Il me semble important de retenir, dans le cadre du présent débat, que le projet de loi C-11 traite d'actes répréhensibles, non d'accès à l'information. M. Reid semble considérer la loi qu'il est chargé d'appliquer comme ayant le même objectif que le projet de loi C-11. Or, le projet de loi C-11 vise les situations qui ne sont pas du ressort de la Loi sur l'accès à l'information. La protection de l'identité prévue dans la Loi sur l'accès à l'information est peut-être suffisante pour les fins de cette loi, mais il n'est pas possible d'affirmer avec certitude que sous le régime du projet de loi C-11, l'identité d'un dénonciateur serait suffisamment protégée en l'absence d'une modification comme celle qui est proposée à l'article 55. À mon avis, la fonction de l'article 55, ou le motif pour lequel il est inclus, ne doit pas être déterminé en fonction de la Loi sur l'accès à l'information comme si cette dernière et le projet de loi C-11 avaient le même objectif.
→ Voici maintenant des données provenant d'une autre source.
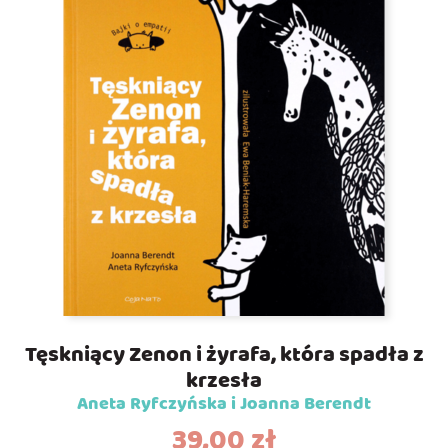
Tęskniący Zenon i żyrafa, która spadła z
krzesła
Aneta Ryfczyńska i Joanna Berendt
39,00
zł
Le point principal sur lequel mon opinion diffère de celle de M. Reid, dans l'interprétation de l'article 55, est qu'à son avis, l'article 19 de la Loi sur l'accès à l'information prévoit une exemption obligatoire quant à l'accès à des renseignements personnels, notamment à l'identité d'un dénonciateur en vertu du projet de loi C-11. Il affirme que l'article 19 de la loi qu'il est chargé d'appliquer est suffisant et que la modification proposée par l'article 55 est inutile. À mon avis, il faut une disposition supplémentaire à ce qui est prévu dans la Loi sur l'accès à l'information ou dans la Loi sur la protection des renseignements personnels, qu'elles soient interprétées ensemble ou séparément.
Monsieur le président, je dois admettre, à l’instar de M. Reid, avoir quelque difficulté à comprendre pourquoi la modification à la Loi sur l’accès à l’information que propose l’article 55 donne au responsable d’une institution fédérale un pouvoir discrétionnaire—non pas une obligation, mais bien une discrétion, un choix—sans pour autant indiquer de quelle manière, pour quelles raisons ou dans quelles circonstances le refus de communiquer des renseignements pourrait être invoqué. Cela aurait pour effet de rendre toute contestation de la décision pratiquement impossible.
[RÉFLEXIONS SUR L'ARTICLE 55]
L'article 8 du projet de loi C-11 définit les actes répréhensibles dont la dénonciation serait protégée en vertu de l'article 12. L'article 8 contient six alinéas, dont un seul s'applique au type d'acte répréhensible que M. Reid signalerait s'il en découvrait des preuves dans le cadre d'une enquête sous le régime de la Loi sur l'accès à l'information. Le projet de loi C-11 vise à permettre la dénonciation d'actes répréhensibles autres que ceux qui constituent des infractions prévues par la loi. C'est dans le cadre de la dénonciation de ces autres actes répréhensibles que le projet de loi C-11 cherche à offrir une protection de l'identité et du caractère confidentiel, protection qui, autrement, ne serait pas disponible.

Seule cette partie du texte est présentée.